There are innumerable informal music communities where people share what they’re listening to and decide if they want it or not. Think hanging out with friends and saying “hey, listen to this.” But if you wanted to go somewhere with massive selections, where you could read up easily, be advised by other people, and do it in a social, retail setting, you’d be largely out of luck.
A lot of retail has ignored the powers of technology to develop relationships with their community, and they treat every customer, from those wandering off the street to repeat customers spending thousands a year alike. Retail should leverage their loyalty programs, use CRM, and treat customers like they care about them while they are in the store. Know them and what they like and don’t like, what they’ve told you from purchases and questions. Communicate with them even when they’re not in the store, and not in a generic, mailer way. Send out segmented messages. Call individual people to let them know something came out from a band they really love. If you listen and research and use your data you can figure out who big spenders and influencers are and get their loyalty by just including them. Let them know what’s going on before everyone else.

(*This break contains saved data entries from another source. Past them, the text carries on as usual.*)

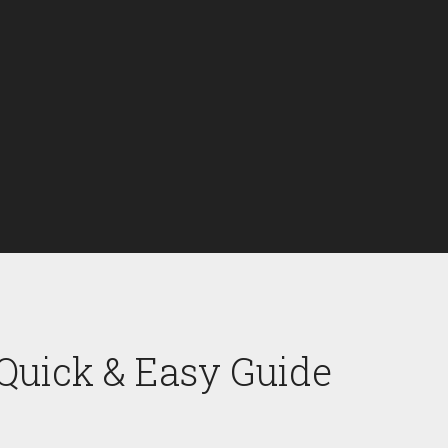
 Quick & Easy Guide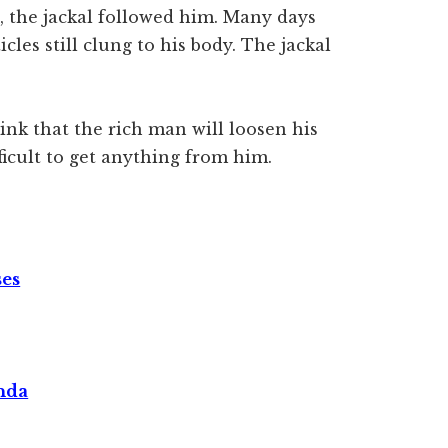
 the jackal followed him. Many days
icles still clung to his body. The jackal
ink that the rich man will loosen his
fficult to get anything from him.
ses
nda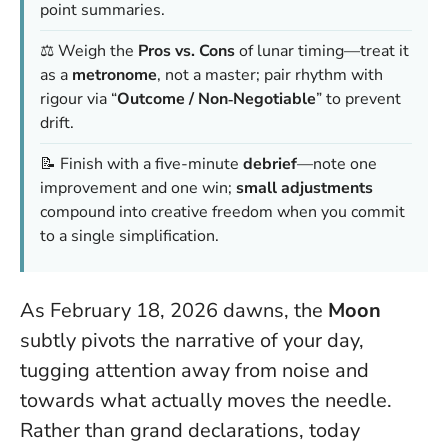
point summaries.
⚖️ Weigh the
Pros vs. Cons
of lunar timing—treat it
as a
metronome
, not a master; pair rhythm with
rigour via “
Outcome / Non‑Negotiable
” to prevent
drift.
📝 Finish with a five-minute
debrief
—note one
improvement and one win;
small adjustments
compound into creative freedom when you commit
to a single simplification.
As February 18, 2026 dawns, the
Moon
subtly pivots the narrative of your day,
tugging attention away from noise and
towards what actually moves the needle.
Rather than grand declarations, today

Here’s how I see a modern record store. Couches, tables, beverages and snacks. Nice bathrooms, wifi and outlets. Diner style tables with mini jukeboxes where you can sample music with friends. Music related products (books, posters, headphones, speakers, etc). And aisles with things that look like old school records. Scan the barcode, listen to sample tracks. Scan the barcode to buy it and download.
Knowledgeable sales people are available to lecture on the nuances of various genres of music. Clubs meet regularly for people to hangout and learn and buy about different bands and styles.